Me sorprendió mucho su respuesta, la profecía de Dostoievski se había cumplido:  “Las edades pasarán y la humanidad proclamará por boca de sus sabios que no hay crimen y por lo tanto, no hay pecado, solo hambre”

¿Ignoramos acaso que el progreso económico y social de un país está directamente relacionado a una cultura moral? ¿No es acaso la confianza la que gesta acuerdos indelebles? ¿El temor a Dios no es pues la razón que me lleva abrir la manos al menesteroso y procurar su bienestar?.

Las historias anteriores son un reflejo de que la moral de los ciudadanos es esencial para el progreso integral. Una comunidad de personas virtuosas es un campo fértil en el que solo el pusilánime no podrá florecer. 

Justificamos el vandalismo y la vida viciosa en la falta de recursos y educación, pero es a nuestros gobernantes con altos niveles de educación y opulencia económica a quienes acusamos de todos nuestros males. Pero, claro, siempre es más fácil ignorar la viga en el ojo del pueblo, que se autopercibe bueno e inocente ¿nos habremos quedado ciegos?

Y es que ni el contrato social más generoso podría gestar virtud en sus gobernados, pues su causal, como lo escribe Chesterton afirmando la coherencia de la revelación Bíblica sobre los reduccionismos materialistas, tiene su origen no en el ambiente sino en el corazón del ser humano. Es esta la razón por la que la “revolución” que Jesucristo orquestó ha sido exitosa y duradera al punto de gestar la civilización occiental, la más próspera en libertad y sostenibilidad que jamás haya existido.

Los fundadores de Estados Unidos lo tenían muy claro. Veamos lo que John Adams, uno de los padres de la nación estadounidense, confesó:  “Nuestro gobierno no cuenta con ningún poder capaz de contener las pasiones humanas que se desatan cuando faltan moral y religión. La avaricia, la ambición, la venganza y la vanidad pueden romper lazos de nuestra sociedad y anular nuestra Constitución, que fue hecha para un pueblo moral y  de fe, no para cualquier otro colectivo en el que sus reglas serían inadecuadas”. Consecuentemente, George Washington escribiría que “la noción de la felicidad humana y la obligación moral están inseparablemente conectadas, me lleva siempre a promover lo primero a base de inculcar la práctica de lo segundo”.

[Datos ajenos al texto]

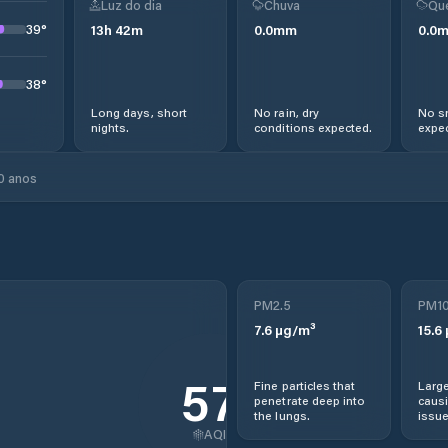
Luz do dia
Chuva
Qu
39
°
13
h
42
m
0.0
mm
0.0
38
°
Long days, short
No rain, dry
No s
nights.
conditions expected.
expec
0 anos
PM2.5
PM1
7.6
µg/m³
15.6
57
Fine particles that
Large
penetrate deep into
causi
the lungs.
issue
AQI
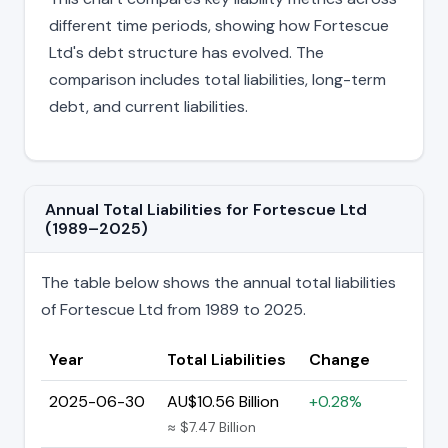
different time periods, showing how Fortescue
Ltd's debt structure has evolved. The
comparison includes total liabilities, long-term
debt, and current liabilities.
Annual Total Liabilities for Fortescue Ltd
(1989–2025)
The table below shows the annual total liabilities
of Fortescue Ltd from 1989 to 2025.
Year
Total Liabilities
Change
2025-06-30
AU$10.56 Billion
+0.28%
≈ $7.47 Billion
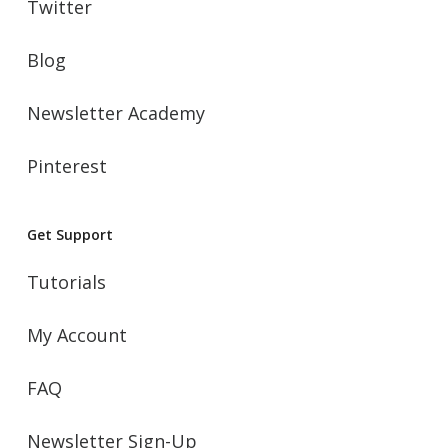
Twitter
Blog
Newsletter Academy
Pinterest
Get Support
Tutorials
My Account
FAQ
Newsletter Sign-Up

Jesús fue tentado por el diablo después de un ayuno de 40 días. Sufriendo en su carne la falta de alimento, el enemigo le propone usar su poder para convertir las piedras en pan y así terminar con su agonía. Pero Jesús le responde que “no solo de pan vivirá el hombre si no de toda palabra que sale de la boca de Dios”. Jesús no solo destruye la asunción de que la solvencia de necesidades físicas es loable sin importar el costo moral, sino que describe cómo fue creada nuestra realidad. El bienestar del ser humano no depende únicamente de cuantas veces come carne al día o cuánto carga en su bolsillo, sino de cada palabra que sale de la boca de Dios, aquellos absolutos morales que Él ha prescrito para que podamos vivir en armonía y libertad. 

“El cambio empieza por mí”, parece ser una frase de cajón, pero realmente referencia una verdad que, aunque molesta, no podremos eludir. Y no digo que los cambios colectivos no son importantes y más cuando de proteger la vida, la libertad y la propiedad se trata, sin embargo, si los predicadores del cambio y sus fieles seguidores siguen ignorando el componente moral, menospreciando la labor de la familia y la iglesia, terminaremos con un gobierno totalitario que no creerá en derechos para nadie, excepto para el estado (Truman.1950).